I am attempting to implement a Naive Bayes classifier using BNT and MATLAB. So far I have been sticking with simple tabular_CPD
variables and "guesstimating" probabilities for the variables. My prototype net so far consists of the following:
DAG = false(5);
DAG(1, 2:5) = true;
bnet = mk_bnet(DAG, [2 3 4 3 3]);
bnet.CPD{1} = tabular_CPD(bnet, 1, [.5 .5]);
bnet.CPD{2} = tabular_CPD(bnet, 2, [.1 .345 .45 .355 .45 .3]);
bnet.CPD{3} = tabular_CPD(bnet, 3, [.2 .02 .59 .2 .2 .39 .01 .39]);
bnet.CPD{4} = tabular_CPD(bnet, 4, [.4 .33333 .5 .33333 .1 .33333]);
bnet.CPD{5} = tabular_CPD(bnet, 5, [.5 .33333 .4 .33333 .1 .33333]);
engine = jtree_inf_engine(bnet);
Here variable 1 is my desired output variable, set to initially assign a .5 probability to either output class.

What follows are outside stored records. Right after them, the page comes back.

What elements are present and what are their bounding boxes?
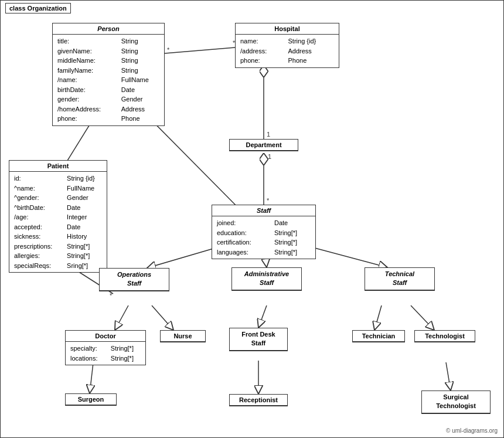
receptionist-header: Receptionist (230, 395, 287, 406)
surgeon-header: Surgeon (66, 394, 116, 405)
svg-text:*: * (167, 46, 170, 53)
staff-header: Staff (212, 205, 315, 216)
svg-line-17 (446, 362, 451, 391)
staff-body: joined:Date education:String[*] certific… (212, 216, 315, 259)
surgical-tech-class: SurgicalTechnologist (421, 391, 491, 414)
svg-text:1: 1 (268, 153, 271, 160)
person-body: title:String givenName:String middleName… (53, 35, 164, 125)
hospital-body: name:String {id} /address:Address phone:… (236, 35, 339, 67)
surgical-tech-header: SurgicalTechnologist (422, 391, 490, 413)
hospital-header: Hospital (236, 23, 339, 35)
surgeon-class: Surgeon (65, 393, 117, 406)
department-header: Department (230, 140, 298, 151)
doctor-header: Doctor (66, 331, 145, 342)
technician-header: Technician (353, 331, 404, 342)
svg-line-11 (152, 305, 173, 330)
svg-line-12 (258, 305, 267, 328)
svg-line-10 (115, 305, 128, 330)
patient-class: Patient id:String {id} ^name:FullName ^g… (9, 160, 107, 273)
person-class: Person title:String givenName:String mid… (52, 23, 165, 126)
hospital-class: Hospital name:String {id} /address:Addre… (235, 23, 339, 68)
diagram-title: class Organization (5, 3, 71, 13)
tech-staff-header: TechnicalStaff (365, 268, 434, 290)
svg-line-15 (90, 363, 93, 393)
doctor-body: specialty:String[*] locations:String[*] (66, 342, 145, 365)
doctor-class: Doctor specialty:String[*] locations:Str… (65, 330, 146, 365)
admin-staff-header: AdministrativeStaff (232, 268, 301, 290)
ops-staff-header: OperationsStaff (100, 269, 169, 291)
person-header: Person (53, 23, 164, 35)
svg-line-13 (374, 305, 382, 330)
svg-text:*: * (110, 292, 113, 299)
department-class: Department (229, 139, 298, 151)
tech-staff-class: TechnicalStaff (365, 267, 435, 291)
nurse-header: Nurse (161, 331, 205, 342)
frontdesk-header: Front DeskStaff (230, 328, 287, 351)
admin-staff-class: AdministrativeStaff (231, 267, 302, 291)
ops-staff-class: OperationsStaff (99, 268, 169, 291)
technician-class: Technician (352, 330, 405, 342)
copyright: © uml-diagrams.org (446, 427, 498, 434)
frontdesk-class: Front DeskStaff (229, 328, 288, 351)
patient-header: Patient (9, 161, 107, 172)
nurse-class: Nurse (160, 330, 206, 342)
svg-line-6 (165, 47, 235, 53)
svg-text:*: * (267, 197, 270, 204)
receptionist-class: Receptionist (229, 394, 288, 406)
technologist-class: Technologist (414, 330, 475, 342)
svg-text:1: 1 (267, 131, 270, 138)
technologist-header: Technologist (415, 331, 475, 342)
svg-line-14 (411, 305, 434, 330)
patient-body: id:String {id} ^name:FullName ^gender:Ge… (9, 172, 107, 272)
staff-class: Staff joined:Date education:String[*] ce… (212, 205, 316, 259)
diagram-container: class Organization (0, 0, 504, 438)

Variables 2-5 define CPDs for features I measure:
- 2 is a cluster size, ranging from 1 to a dozen or more
- 3 is a ratio that will be a real value >= 1
- 4 and 5 are standard deviation (real) values (X and Y scatter)
In order to classify a candidate cluster I break all of the feature measurements into 3-4 range brackets, like so:
...
evidence = cell(1, 5);
evidence{2} = sum(M > [0 2 6]);
evidence{3} = sum(O > [0 1.57 2 3]);
evidence{4} = sum(S(1) > [-Inf 1 2]);
evidence{5} = sum(S(2) > [-Inf 0.4 0.8]);
eng = enter_evidence(engine, evidence);
marginals = marginal_nodes(eng, 1);
e = marginals.T(1);
...
This actually works pretty well, considering I'm only guessing at range brackets and probability values. But I believe that what I should be using here is a gaussian_CPD
. I think that a gaussian_CPD
can learn both the optimal brackets and probabilities (as mean and covariance matrices and weights).
My problem is, I am not finding any simple examples of how the BNT gaussian_CPD
class is used. How, for example, would I go about initializing a gaussian_CPD
to approximately the same behavior as one of my tabular_CPD
variables above?